TLDR: will people get angry if the judging servers for a contest use ARM64?
I'm setting up the hosting infrastructure for the Bay Area Programming Contest using DOMjudge, and as part of this setup I need to choose what machines the judgehosts will run on. I've decided to use AWS EC2 for hosting since I've already tested setting up DOMjudge as a dry run on there.
Of the machine families that EC2 provides, I've chosen to go with the burstable (T) instances, run in unlimited mode. (Also, if anyone has experience with using these for programming contests, I'd love to hear how it went for you. I read through some AWS docs and it seems that the compute performance should be stable if run in unlimited mode, but I haven't done any hands-on testing yet.) I'm currently picking between the T3 and T4g instances. T3 runs x86_64 and T4g runs ARM64.
I would like to use T4g because it's cheaper, but I'm concerned that some common hacks (e.g. the avx2 pragma) only work on x86_64 and that people will be angry about that.
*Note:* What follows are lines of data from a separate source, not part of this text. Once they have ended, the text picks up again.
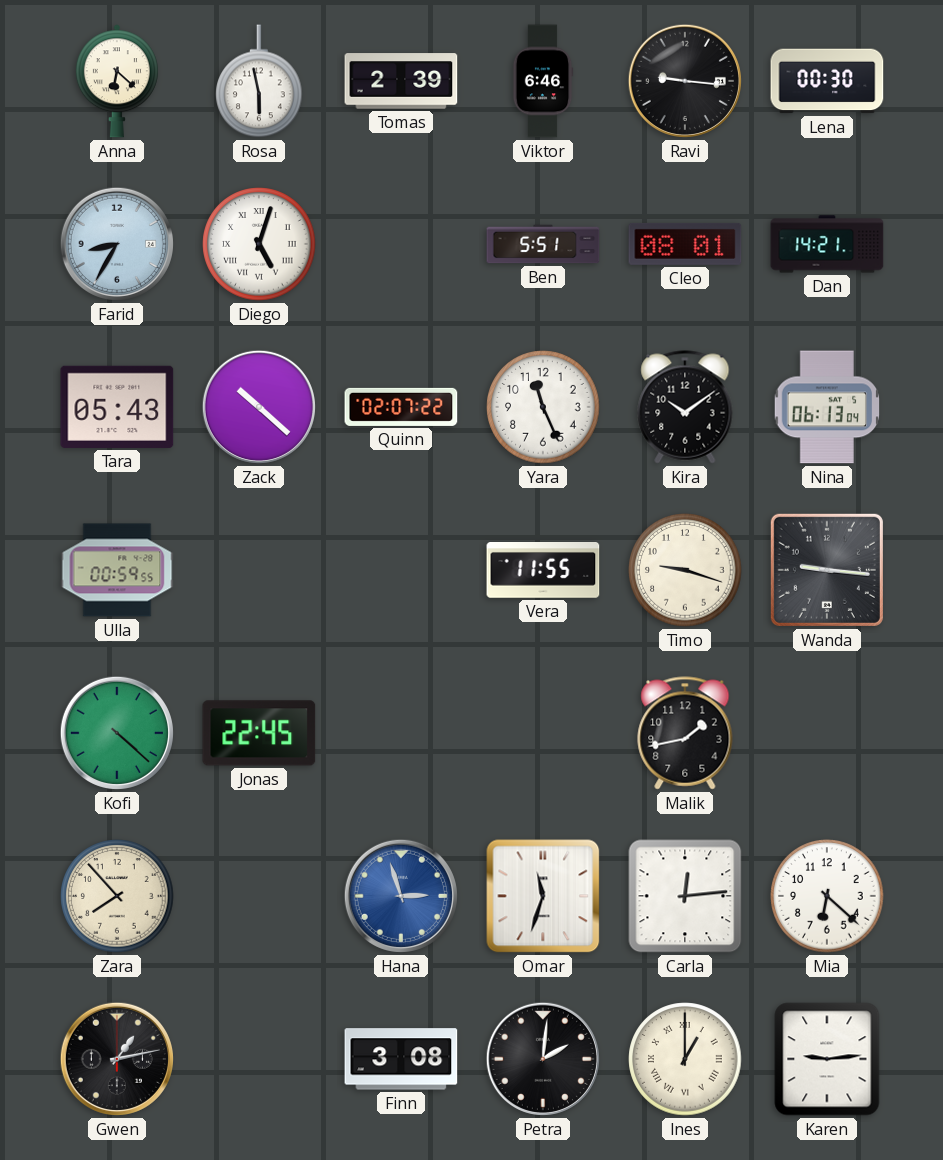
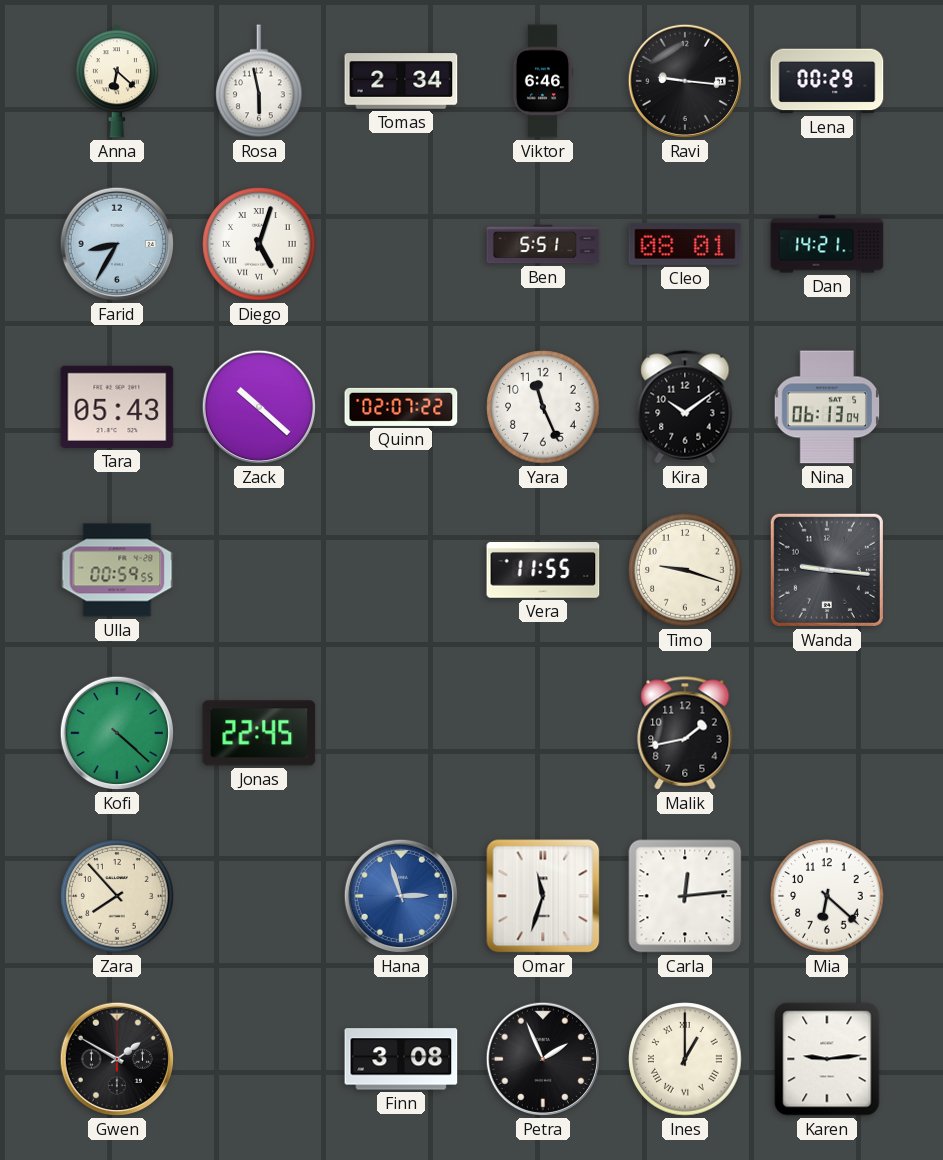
Tomas: 2:39 -> 2:34
Lena: 00:30 -> 00:29
Gwen: 1:13 -> 1:50
Petra: 2:01 -> 1:56
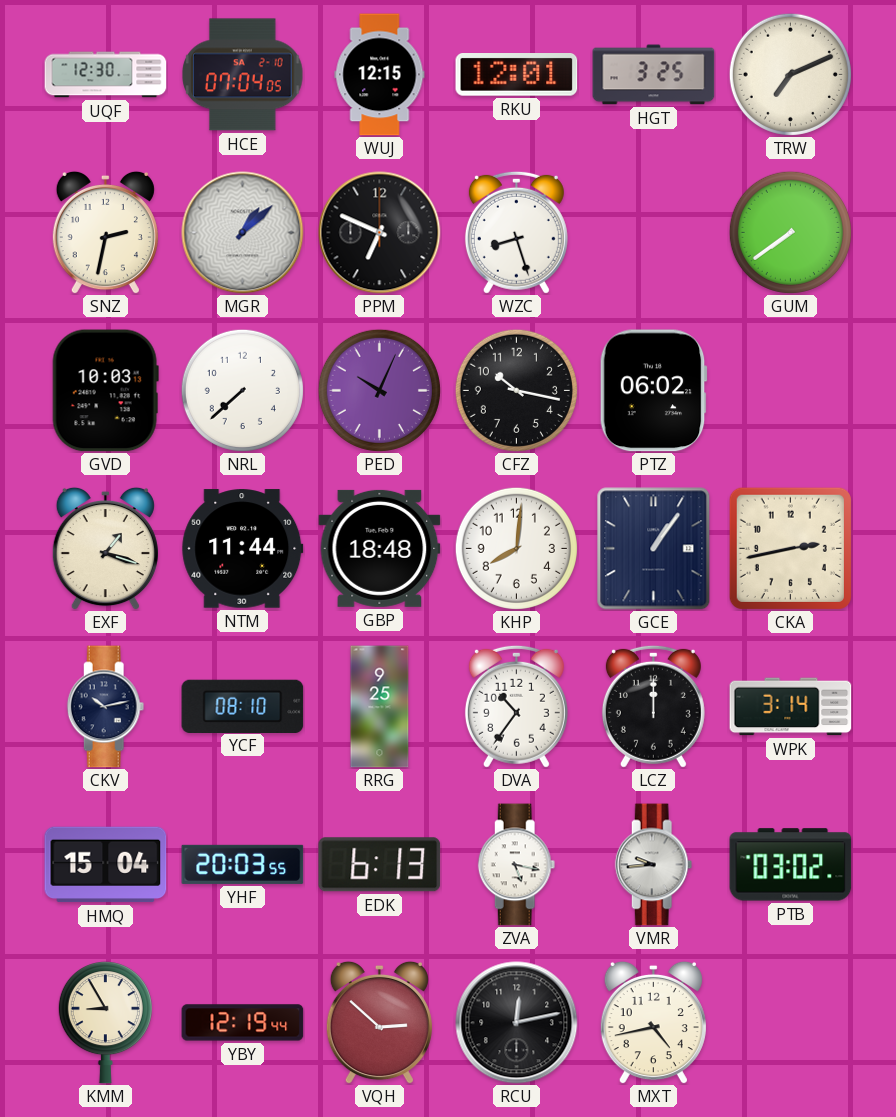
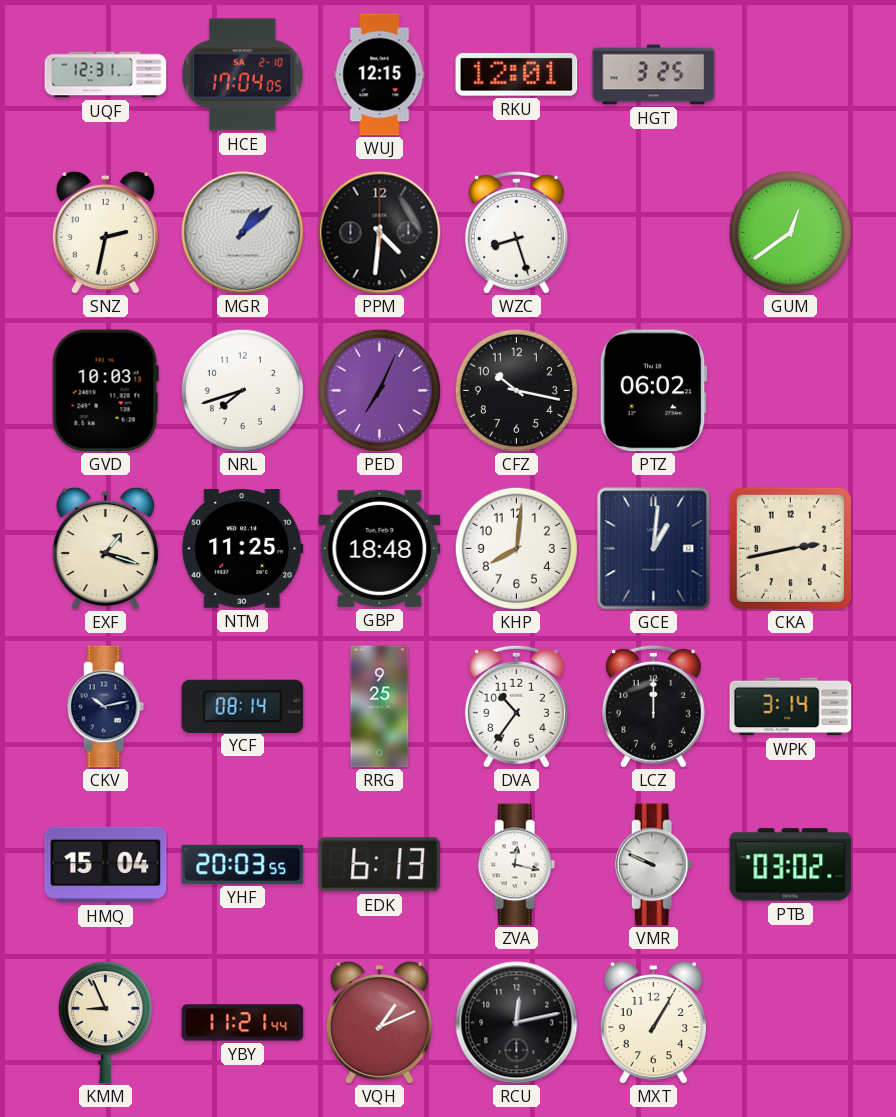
UQF: 12:30 -> 12:31
HCE: 07:04 -> 17:04
TRW: 7:11 -> none
PPM: 6:49 -> 4:31
GUM: 7:39 -> 12:39
NRL: 7:38 -> 7:42
PED: 10:04 -> 7:04
NTM: 11:44 -> 11:25
GCE: 1:06 -> 1:01
YCF: 08:10 -> 08:14
ZVA: 5:17 -> 12:17
VMR: 9:44 -> 9:49
KMM: 8:55 -> 8:56
YBY: 12:19 -> 11:21
VQH: 2:52 -> 1:11
MXT: 4:43 -> 1:05
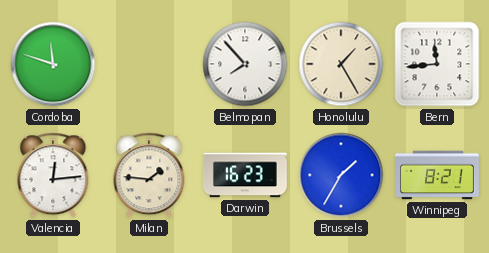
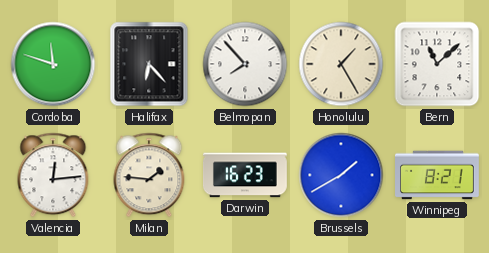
Halifax: none -> 6:23
Bern: 11:44 -> 11:08
Brussels: 1:35 -> 1:40
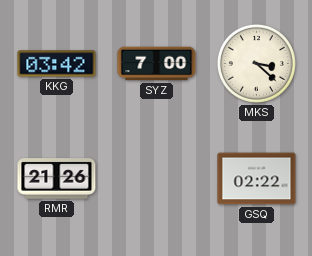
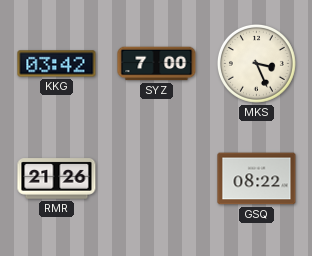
MKS: 3:22 -> 3:26
GSQ: 02:22 -> 08:22
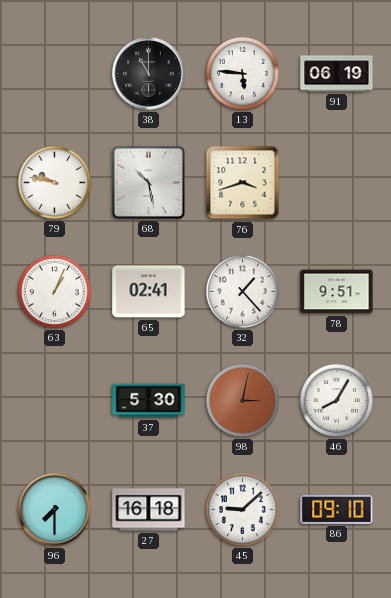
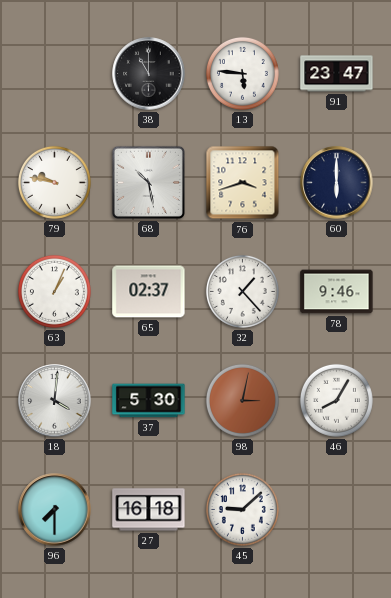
91: 06:19 -> 23:47
60: none -> 6:00
65: 02:41 -> 02:37
78: 9:51 -> 9:46
18: none -> 4:01
86: 09:10 -> none
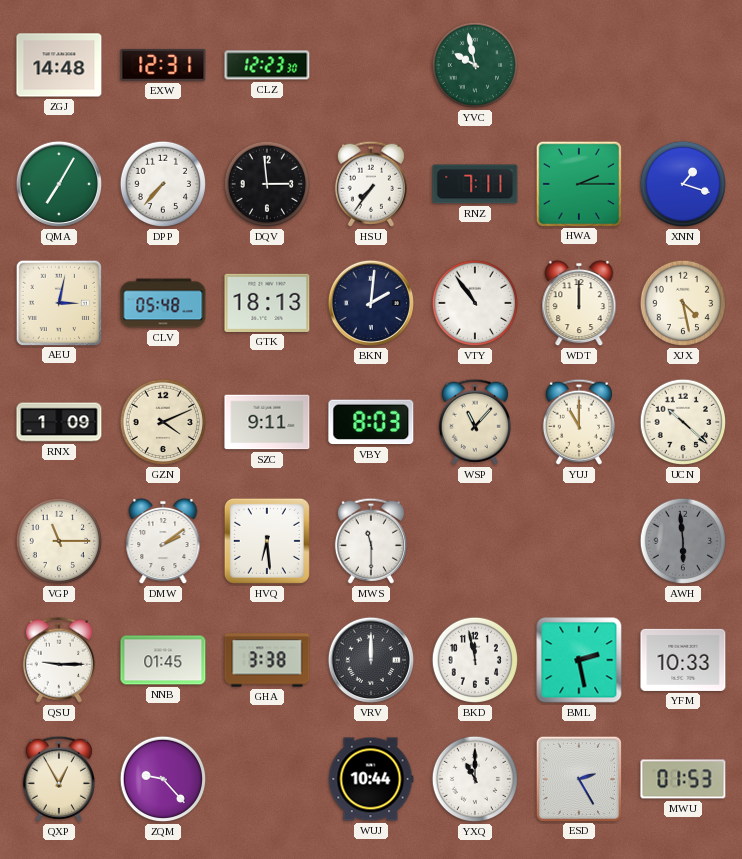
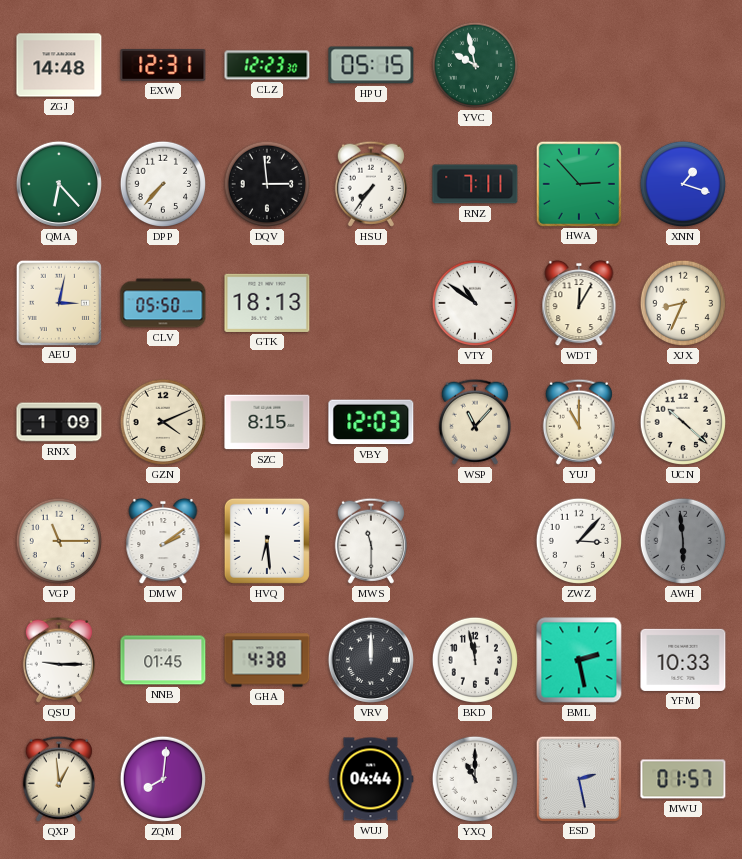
HPU: none -> 05:15
QMA: 7:05 -> 6:23
HWA: 2:15 -> 2:53
CLV: 05:48 -> 05:50
BKN: 2:01 -> none
VTY: 10:54 -> 10:51
WDT: 12:00 -> 12:05
XJX: 4:28 -> 8:34
SZC: 9:11 -> 8:15
VBY: 8:03 -> 12:03
ZWZ: none -> 3:07
GHA: 3:38 -> 4:38
QXP: 12:55 -> 12:59
ZQM: 9:23 -> 8:01
WUJ: 10:44 -> 04:44
ESD: 2:25 -> 2:28
MWU: 01:53 -> 01:57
I tried doing some research into what architectures are commonly used in CP judges and I could only find Codeforces, which apparently uses Intel Skylake, and IOI, which uses Intel Core i5. Also, USACO Training mentions in section 1-2 that "programs are run on a modern processor but times are scaled to a 700 MHz Pentium III". All of these use x86, AFAIK. So ultimately I have two questions:
- From a technical perspective: What common hacks that competitive programmers use won't work on ARM64?
- From an organizing perspective: As a contest organizer, is it my responsibility to make sure these features are available? Or are participants responsible for understanding the pragmas and other lines of code that are often blindly copy-pasted?